▶ _RECORDS SHOWN_:

>>>

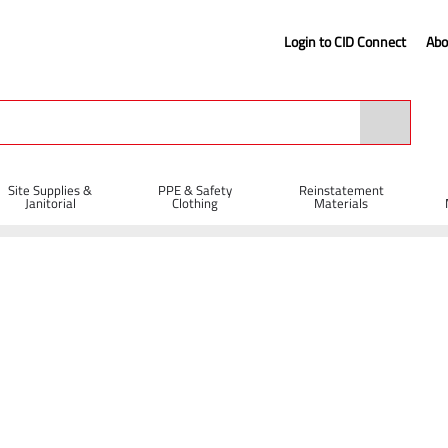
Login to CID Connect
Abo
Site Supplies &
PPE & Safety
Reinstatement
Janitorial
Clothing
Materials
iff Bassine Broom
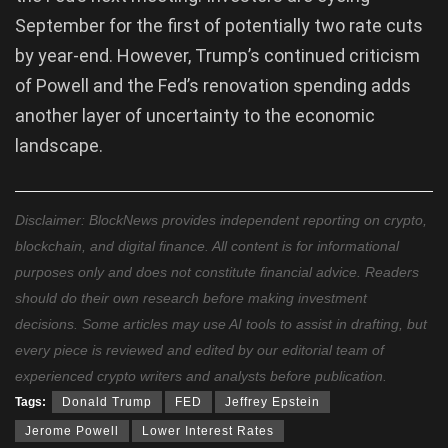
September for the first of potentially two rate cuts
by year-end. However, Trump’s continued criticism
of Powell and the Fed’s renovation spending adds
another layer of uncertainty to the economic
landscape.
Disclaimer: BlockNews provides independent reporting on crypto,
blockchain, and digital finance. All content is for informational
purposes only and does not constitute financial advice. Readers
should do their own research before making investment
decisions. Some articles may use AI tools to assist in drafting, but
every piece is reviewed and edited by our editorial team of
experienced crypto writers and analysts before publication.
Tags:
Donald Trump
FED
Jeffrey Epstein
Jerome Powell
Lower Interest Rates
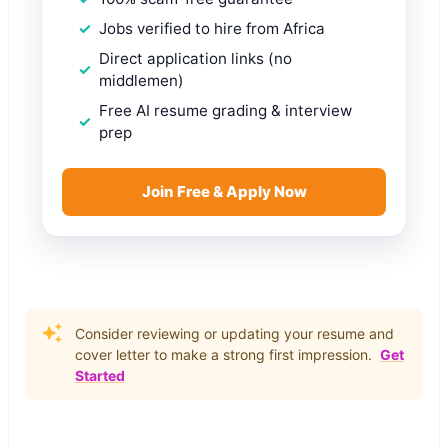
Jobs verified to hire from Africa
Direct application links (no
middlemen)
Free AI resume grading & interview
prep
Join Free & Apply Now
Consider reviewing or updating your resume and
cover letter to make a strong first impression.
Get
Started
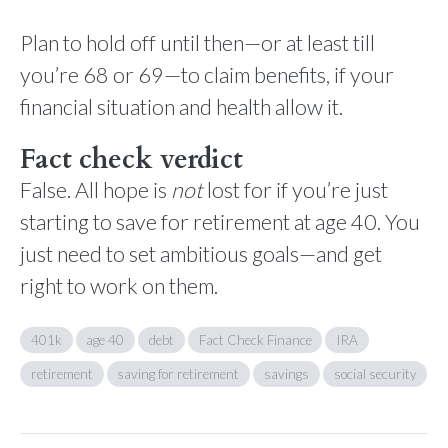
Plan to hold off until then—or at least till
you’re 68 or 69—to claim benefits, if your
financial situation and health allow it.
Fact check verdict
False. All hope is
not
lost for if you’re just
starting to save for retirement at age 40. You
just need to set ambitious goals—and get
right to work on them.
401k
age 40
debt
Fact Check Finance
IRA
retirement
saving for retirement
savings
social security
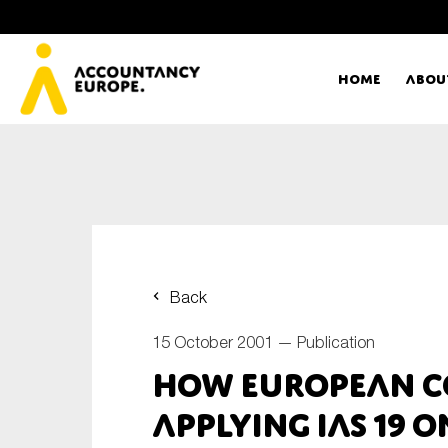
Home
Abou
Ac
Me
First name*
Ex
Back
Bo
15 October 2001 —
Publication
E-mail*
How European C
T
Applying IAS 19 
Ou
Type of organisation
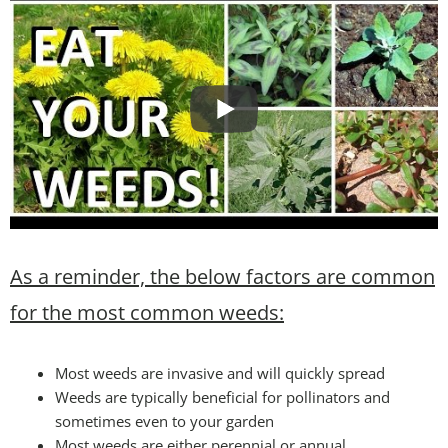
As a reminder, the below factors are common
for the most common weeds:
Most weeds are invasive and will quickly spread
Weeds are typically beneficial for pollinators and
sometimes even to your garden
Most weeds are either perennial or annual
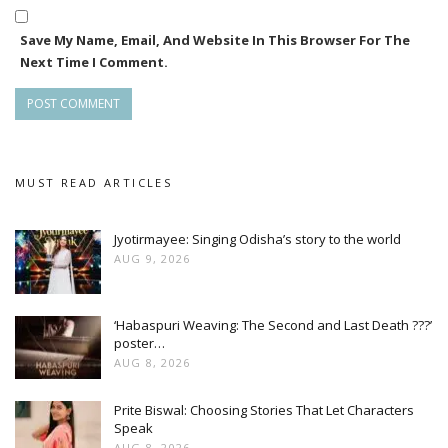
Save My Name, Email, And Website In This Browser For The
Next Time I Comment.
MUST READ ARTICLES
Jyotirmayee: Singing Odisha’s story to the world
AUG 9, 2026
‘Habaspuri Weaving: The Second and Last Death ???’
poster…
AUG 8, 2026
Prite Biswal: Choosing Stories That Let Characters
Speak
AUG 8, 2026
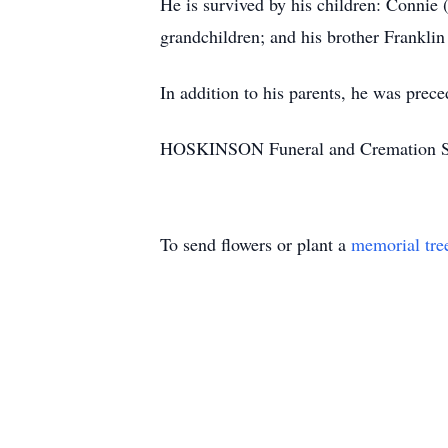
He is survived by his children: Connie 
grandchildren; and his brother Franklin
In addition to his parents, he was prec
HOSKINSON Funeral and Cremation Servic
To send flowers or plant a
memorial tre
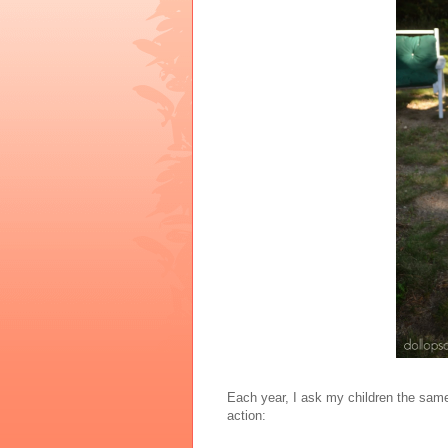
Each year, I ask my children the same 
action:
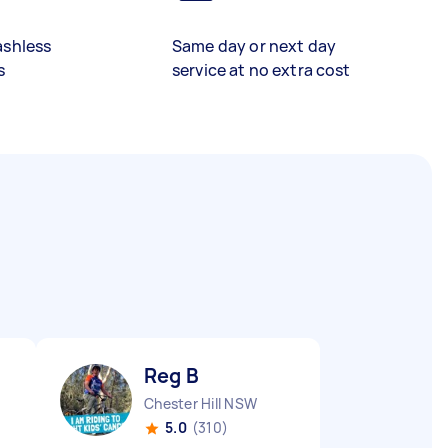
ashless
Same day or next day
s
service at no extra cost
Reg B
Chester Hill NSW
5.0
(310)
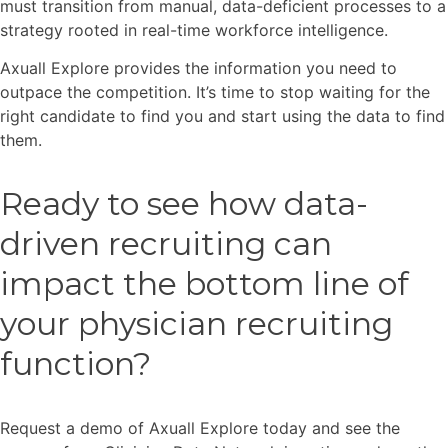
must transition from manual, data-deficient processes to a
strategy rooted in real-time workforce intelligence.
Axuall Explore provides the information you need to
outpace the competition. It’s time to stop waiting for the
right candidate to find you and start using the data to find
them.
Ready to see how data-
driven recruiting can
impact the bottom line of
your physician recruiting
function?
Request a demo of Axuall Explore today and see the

<<<

Restate the data word for word without pictures.

Login to CID Connect
Abo
Site Supplies &
PPE & Safety
Reinstatement
Janitorial
Clothing
Materials
iff Bassine Broom
September for the first of potentially two rate cuts
by year-end. However, Trump’s continued criticism
of Powell and the Fed’s renovation spending adds
another layer of uncertainty to the economic
landscape.
Disclaimer: BlockNews provides independent reporting on crypto,
blockchain, and digital finance. All content is for informational
purposes only and does not constitute financial advice. Readers
should do their own research before making investment
decisions. Some articles may use AI tools to assist in drafting, but
every piece is reviewed and edited by our editorial team of
experienced crypto writers and analysts before publication.
Tags:
Donald Trump
FED
Jeffrey Epstein
Jerome Powell
Lower Interest Rates
Jobs verified to hire from Africa
Direct application links (no
middlemen)
Free AI resume grading & interview
prep
Join Free & Apply Now
Consider reviewing or updating your resume and
cover letter to make a strong first impression.
Get
Started
Plan to hold off until then—or at least till
you’re 68 or 69—to claim benefits, if your
financial situation and health allow it.
Fact check verdict
False. All hope is
not
lost for if you’re just
starting to save for retirement at age 40. You
just need to set ambitious goals—and get
right to work on them.
401k
age 40
debt
Fact Check Finance
IRA
retirement
saving for retirement
savings
social security
Home
Abou
Ac
Me
First name*
Ex
Back
Bo
15 October 2001 —
Publication
E-mail*
How European C
T
Applying IAS 19 
Ou
Type of organisation
As a reminder, the below factors are common
for the most common weeds:
Most weeds are invasive and will quickly spread
Weeds are typically beneficial for pollinators and
sometimes even to your garden
Most weeds are either perennial or annual
Save My Name, Email, And Website In This Browser For The
Next Time I Comment.
MUST READ ARTICLES
Jyotirmayee: Singing Odisha’s story to the world
AUG 9, 2026
‘Habaspuri Weaving: The Second and Last Death ???’
poster…
AUG 8, 2026
Prite Biswal: Choosing Stories That Let Characters
Speak
AUG 8, 2026
He is survived by his children: Connie 
grandchildren; and his brother Franklin
In addition to his parents, he was prec
HOSKINSON Funeral and Cremation Servic
To send flowers or plant a
memorial tre
Each year, I ask my children the same 
action:
ashless
Same day or next day
s
service at no extra cost
Reg B
Chester Hill NSW
5.0
(310)
must transition from manual, data-deficient processes to a
strategy rooted in real-time workforce intelligence.
Axuall Explore provides the information you need to
outpace the competition. It’s time to stop waiting for the
right candidate to find you and start using the data to find
them.
Ready to see how data-
driven recruiting can
impact the bottom line of
your physician recruiting
function?
Request a demo of Axuall Explore today and see the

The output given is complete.